EXERCISE PROMPT: The entire listing, reproduced exactly and stripped of images, is the expected output.

DATA SUPPLIED:
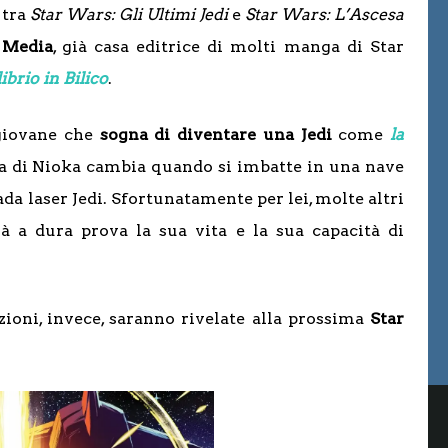
 tra
Star Wars: Gli Ultimi Jedi
e
Star Wars: L’Ascesa
 Media
, già casa editrice di molti manga di Star
ibrio in Bilico
.
 giovane che
sogna di diventare una Jedi
come
la
ta di Nioka cambia quando si imbatte in una nave
da laser Jedi. Sfortunatamente per lei, molte altri
à a dura prova la sua vita e la sua capacità di
zioni, invece, saranno rivelate alla prossima
Star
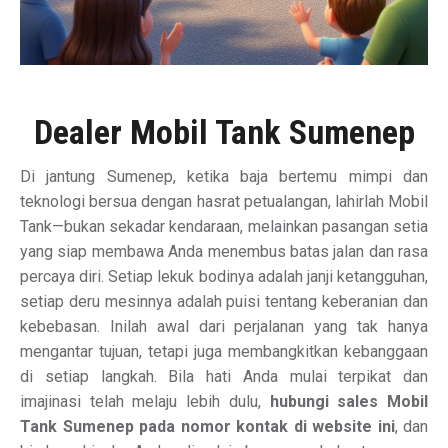
Dealer Mobil Tank Sumenep
Di jantung Sumenep, ketika baja bertemu mimpi dan
teknologi bersua dengan hasrat petualangan, lahirlah Mobil
Tank—bukan sekadar kendaraan, melainkan pasangan setia
yang siap membawa Anda menembus batas jalan dan rasa
percaya diri. Setiap lekuk bodinya adalah janji ketangguhan,
setiap deru mesinnya adalah puisi tentang keberanian dan
kebebasan. Inilah awal dari perjalanan yang tak hanya
mengantar tujuan, tetapi juga membangkitkan kebanggaan
di setiap langkah. Bila hati Anda mulai terpikat dan
imajinasi telah melaju lebih dulu,
hubungi sales Mobil
Tank Sumenep pada nomor kontak di website ini
, dan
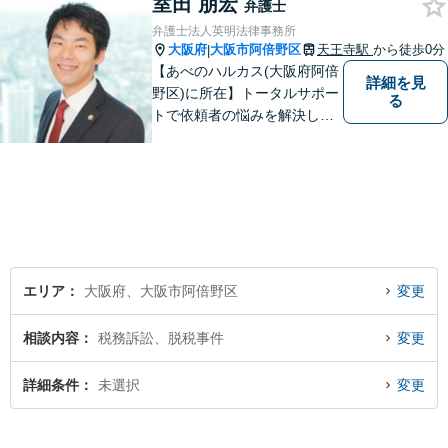
室田 朋宏
弁護士
弁護士法人英明法律事務所
大阪府
大阪市阿倍野区
天王寺駅
から徒歩0分
|
【あべのハルカス(大阪府阿倍
詳細を見
野区)に所在】トータルサポー
る
トで依頼者の悩みを解決しま
す。
エリア
大阪府、大阪市阿倍野区
変更
相談内容
税務訴訟、脱税事件
変更
詳細条件
未選択
変更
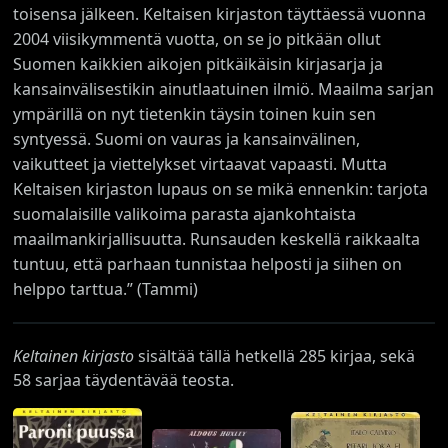
toisensa jälkeen. Keltaisen kirjaston täyttäessä vuonna
2004 viisikymmentä vuotta, on se jo pitkään ollut
Suomen kaikkien aikojen pitkäikäisin kirjasarja ja
kansainvälisestikin ainutlaatuinen ilmiö. Maailma sarjan
ympärillä on nyt tietenkin täysin toinen kuin sen
syntyessä. Suomi on vauras ja kansainvälinen,
vaikutteet ja viettelykset virtaavat vapaasti. Mutta
Keltaisen kirjaston lupaus on se mikä ennenkin: tarjota
suomalaisille valikoima parasta ajankohtaista
maailmankirjallisuutta. Runsauden keskellä raikkaalta
tuntuu, että parhaan tunnistaa helposti ja siihen on
helppo tarttua.” (Tammi)
Keltainen kirjasto
sisältää tällä hetkellä 285 kirjaa, sekä
58 sarjaa täydentävää teosta.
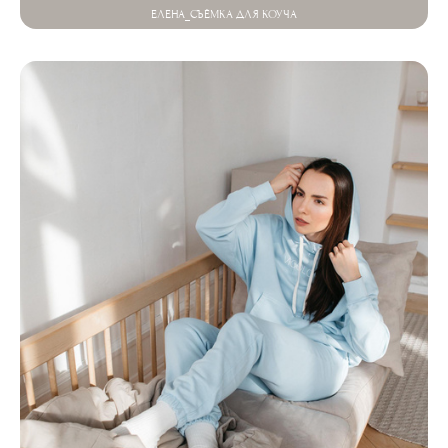
ЕЛЕНА_СЪЁМКА ДЛЯ КОУЧА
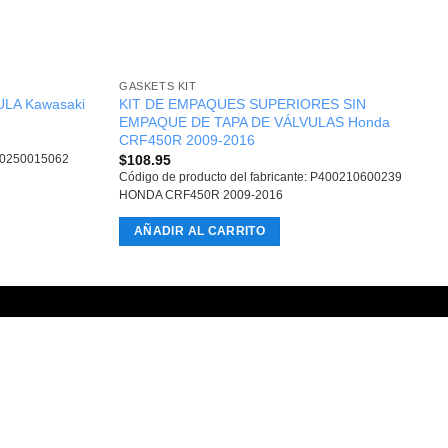
GASKETS KIT
LA Kawasaki
KIT DE EMPAQUES SUPERIORES SIN
EMPAQUE DE TAPA DE VÁLVULAS Honda
CRF450R 2009-2016
$
108.95
410250015062
Código de producto del fabricante: P400210600239
HONDA CRF450R 2009-2016
AÑADIR AL CARRITO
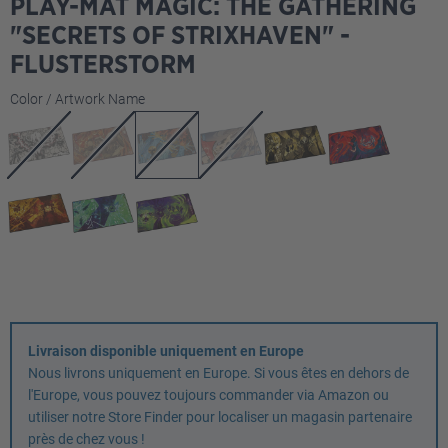
PLAY-MAT MAGIC: THE GATHERING
"SECRETS OF STRIXHAVEN" -
FLUSTERSTORM
Sélectionnez
Color / Artwork Name
Livraison disponible uniquement en Europe
Nous livrons uniquement en Europe. Si vous êtes en dehors de
l'Europe, vous pouvez toujours commander via Amazon ou
utiliser notre Store Finder pour localiser un magasin partenaire
près de chez vous !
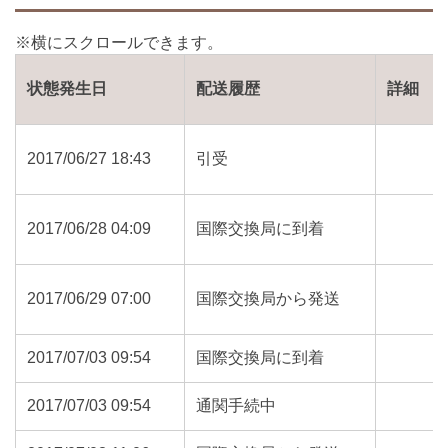
状態発生日
配送履歴
詳細
2017/06/27 18:43
引受
2017/06/28 04:09
国際交換局に到着
2017/06/29 07:00
国際交換局から発送
2017/07/03 09:54
国際交換局に到着
2017/07/03 09:54
通関手続中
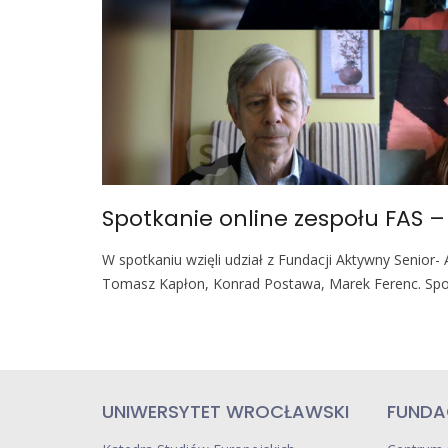
Spotkanie online zespołu FAS –
W spotkaniu wzięli udział z Fundacji Aktywny Senior- 
Tomasz Kapłon, Konrad Postawa, Marek Ferenc. Sp
UNIWERSYTET WROCŁAWSKI
FUNDA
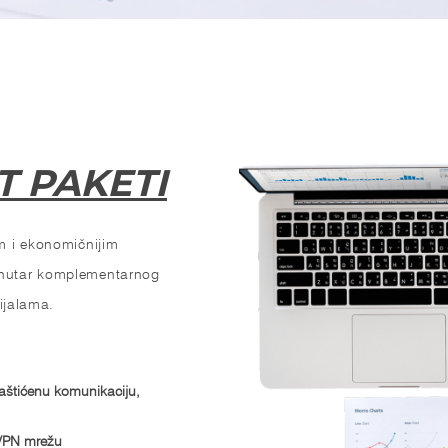
T PAKETI
im i ekonomičnijim
unutar komplementarnog
lijalama.
aštićenu komunikaciju,
 VPN mrežu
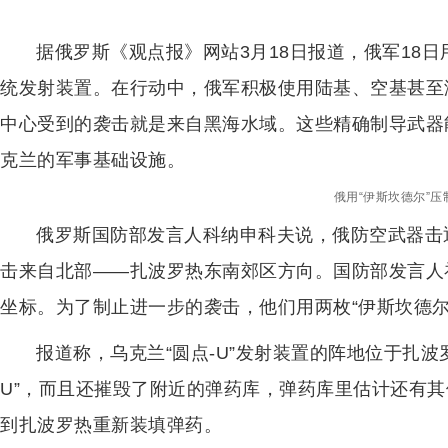
据俄罗斯《观点报》网站3月18日报道，俄军18日用
统发射装置。在行动中，俄军积极使用陆基、空基甚至
中心受到的袭击就是来自黑海水域。这些精确制导武器
克兰的军事基础设施。
俄用“伊斯坎德尔”压
俄罗斯国防部发言人科纳申科夫说，俄防空武器击
击来自北部——扎波罗热东南郊区方向。国防部发言人
坐标。为了制止进一步的袭击，他们用两枚“伊斯坎德尔
报道称，乌克兰“圆点-U”发射装置的阵地位于扎波
U”，而且还摧毁了附近的弹药库，弹药库里估计还有其
到扎波罗热重新装填弹药。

SOLUTION BELOW:
 tra
Star Wars: Gli Ultimi Jedi
e
Star Wars: L’Ascesa
 Media
, già casa editrice di molti manga di Star
ibrio in Bilico
.
 giovane che
sogna di diventare una Jedi
come
la
ta di Nioka cambia quando si imbatte in una nave
da laser Jedi. Sfortunatamente per lei, molte altri
à a dura prova la sua vita e la sua capacità di
zioni, invece, saranno rivelate alla prossima
Star
Dealer Mobil Tank Sumenep
Di jantung Sumenep, ketika baja bertemu mimpi dan
teknologi bersua dengan hasrat petualangan, lahirlah Mobil
Tank—bukan sekadar kendaraan, melainkan pasangan setia
yang siap membawa Anda menembus batas jalan dan rasa
percaya diri. Setiap lekuk bodinya adalah janji ketangguhan,
setiap deru mesinnya adalah puisi tentang keberanian dan
kebebasan. Inilah awal dari perjalanan yang tak hanya
mengantar tujuan, tetapi juga membangkitkan kebanggaan
di setiap langkah. Bila hati Anda mulai terpikat dan
imajinasi telah melaju lebih dulu,
hubungi sales Mobil
Tank Sumenep pada nomor kontak di website ini
, dan
室田 朋宏
弁護士
弁護士法人英明法律事務所
大阪府
大阪市阿倍野区
天王寺駅
から徒歩0分
|
【あべのハルカス(大阪府阿倍
詳細を見
野区)に所在】トータルサポー
る
トで依頼者の悩みを解決しま
す。
エリア
大阪府、大阪市阿倍野区
変更
相談内容
税務訴訟、脱税事件
変更
詳細条件
未選択
変更
toisensa jälkeen. Keltaisen kirjaston täyttäessä vuonna
2004 viisikymmentä vuotta, on se jo pitkään ollut
Suomen kaikkien aikojen pitkäikäisin kirjasarja ja
kansainvälisestikin ainutlaatuinen ilmiö. Maailma sarjan
ympärillä on nyt tietenkin täysin toinen kuin sen
syntyessä. Suomi on vauras ja kansainvälinen,
vaikutteet ja viettelykset virtaavat vapaasti. Mutta
Keltaisen kirjaston lupaus on se mikä ennenkin: tarjota
suomalaisille valikoima parasta ajankohtaista
maailmankirjallisuutta. Runsauden keskellä raikkaalta
tuntuu, että parhaan tunnistaa helposti ja siihen on
helppo tarttua.” (Tammi)
Keltainen kirjasto
sisältää tällä hetkellä 285 kirjaa, sekä
58 sarjaa täydentävää teosta.
ЕЛЕНА_СЪЁМКА ДЛЯ КОУЧА
GASKETS KIT
LA Kawasaki
KIT DE EMPAQUES SUPERIORES SIN
EMPAQUE DE TAPA DE VÁLVULAS Honda
CRF450R 2009-2016
$
108.95
410250015062
Código de producto del fabricante: P400210600239
HONDA CRF450R 2009-2016
AÑADIR AL CARRITO
PLAY-MAT MAGIC: THE GATHERING
"SECRETS OF STRIXHAVEN" -
FLUSTERSTORM
Sélectionnez
Color / Artwork Name
Livraison disponible uniquement en Europe
Nous livrons uniquement en Europe. Si vous êtes en dehors de
l'Europe, vous pouvez toujours commander via Amazon ou
utiliser notre Store Finder pour localiser un magasin partenaire
près de chez vous !
状態発生日
配送履歴
詳細
2017/06/27 18:43
引受
2017/06/28 04:09
国際交換局に到着
2017/06/29 07:00
国際交換局から発送
2017/07/03 09:54
国際交換局に到着
2017/07/03 09:54
通関手続中
Spotkanie online zespołu FAS –
W spotkaniu wzięli udział z Fundacji Aktywny Senior- 
Tomasz Kapłon, Konrad Postawa, Marek Ferenc. Sp
UNIWERSYTET WROCŁAWSKI
FUNDA
T PAKETI
im i ekonomičnijim
unutar komplementarnog
lijalama.
aštićenu komunikaciju,
 VPN mrežu
据俄罗斯《观点报》网站3月18日报道，俄军18日用
统发射装置。在行动中，俄军积极使用陆基、空基甚至
中心受到的袭击就是来自黑海水域。这些精确制导武器
克兰的军事基础设施。
俄用“伊斯坎德尔”压
俄罗斯国防部发言人科纳申科夫说，俄防空武器击
击来自北部——扎波罗热东南郊区方向。国防部发言人
坐标。为了制止进一步的袭击，他们用两枚“伊斯坎德尔
报道称，乌克兰“圆点-U”发射装置的阵地位于扎波
U”，而且还摧毁了附近的弹药库，弹药库里估计还有其
到扎波罗热重新装填弹药。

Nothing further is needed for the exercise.